Subgrantees shall complete annual progress reports and submit them to the State, which shall review them and submit them to OVW or as otherwise directed. In addition, the State shall complete an annual progress report, including an assessment of whether or not annual goals and objectives were achieved.
Because of the overall purpose of the STOP Program to enhance victim safety and offender accountability, grant funds may not be used to support activities that compromise victim safety and recovery. The grant program solicitation each year will provide examples of such activities.
This section implements 42 U.S.C. 3796gg-1(j), regarding reallocation of funds.
(a) Returned funds. A State may reallocate funds returned to the State, within a reasonable amount of time before the award end date.
(b) Insufficient eligible applications. A State may also reallocate funds if the State does not receive sufficient eligible applications to award the full funding under the allocations in 42 U.S.C. 3796gg-1(c)(4). An “eligible” application is one that is from an eligible entity that has the capacity to perform the proposed services, proposes activities within the scope of the program, and does not propose significant activities that compromise victim safety.
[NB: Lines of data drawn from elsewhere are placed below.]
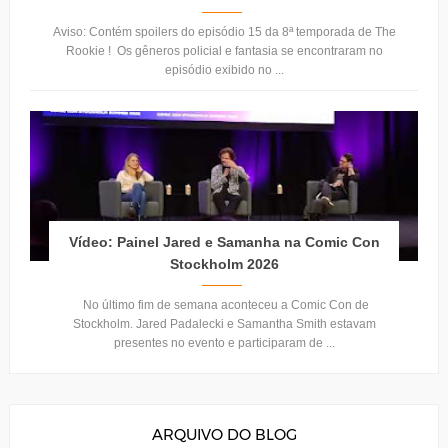
Aviso: Contém spoilers do episódio 15 da 8ª temporada de The
Rookie ! Os gêneros policial e fantasia se encontraram no
episódio exibido no ...
Vídeo: Painel Jared e Samanha na Comic Con
Stockholm 2026
No último fim de semana aconteceu a Comic Con de
Stockholm. Jared Padalecki e Samantha Smith estavam
presentes no evento e participaram de ...
ARQUIVO DO BLOG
States should have the following information on file to document the lack of sufficient eligible applications:
(1) A copy of their solicitation;
(2) Documentation on how the solicitation was distributed, including all outreach efforts to entities from the allocation in question, which entities the State reached out to that did not apply, and, if known, why those entities did not apply;
(3) An explanation of their selection process;
(4) A list of who participated in the selection process (name, title, and employer);
(5) Number of applications that were received for the specific allocation category;
(6) Information about the applications received, such as what agency or organization they were from, how much money they were requesting, and any reasons the applications were not funded;
(7) If applicable, letters from any relevant State-wide body explaining the lack of applications, such as from the State Court Administrator if the State is seeking to reallocate money from courts; and
(8) For the culturally specific allocation, in addition to the items in paragraphs (b)(1) through (7) of this section, demographic statistics of the relevant racial and ethnic minority groups within the State and documentation that the State has reached out to relevant organizations within the State or national organizations.
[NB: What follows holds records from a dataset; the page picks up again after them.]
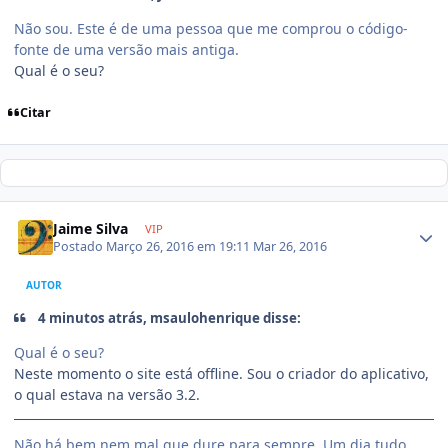
Não sou. Este é de uma pessoa que me comprou o código-
fonte de uma versão mais antiga.
Qual é o seu?
Citar
Jaime Silva
VIP
Postado
Março 26, 2016 em 19:11
Mar 26, 2016
AUTOR
4 minutos atrás, msaulohenrique disse:
Qual é o seu?
Neste momento o site está offline. Sou o criador do aplicativo,
o qual estava na versão 3.2.
Não há bem nem mal que dure para sempre. Um dia tudo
80 FR 1006, Jan. 8, 2015, unless otherwise noted.
The eligibility criteria, purpose areas, application requirements, and statutory priorities for this program are established by 42 U.S.C. 3796hh et seq.
(a) In general. For purposes of this subpart, the definitions and grant conditions in 42 U.S.C. 13925 apply.
(b) Unit of local government. For the purpose of this subpart, a unit of local government is any city, county, township, town, borough, parish, village, or other general purpose political subdivision of a State. The following are not considered units of local government for purposes of this subpart:
(1) Police departments;
(2) Pre-trial service agencies;
(3) District or city attorneys' offices;
(4) Sheriffs' departments;
(5) Probation and parole departments;
(7) Nonprofit, nongovernmental victim service providers; and
(a) Purpose areas for the program are provided by 42 U.S.C. 3796hh(b).
(b) Grants awarded for these purposes must demonstrate meaningful attention to victim safety and offender accountability.
(a) Eligible entities. Eligible entities are described in 42 U.S.C. 3796hh(c).
(b) Certifications -
(1) State, local, and tribal governments. State, local, and tribal government applicants must certify that they meet the requirements of 42 U.S.C. 3796hh(c)(A)-(E) or that they will meet the requirements by the statutory deadline.
(2) Courts. Court applicants must certify that they meet the requirements of 42 U.S.C. 3796hh(c)(C)-(E) or that they will meet the requirements by the statutory deadline.
(3) State, tribal, or territorial domestic violence or sexual assault coalitions or victim service providers. Applicants that are domestic violence or sexual assault coalitions or other victim service providers must partner with a State, local, or tribal government. The partner government must certify that it meets the requirements of 42 U.S.C. 3796hh(c)(A)-(E) or that it will meet the requirements by the statutory deadline.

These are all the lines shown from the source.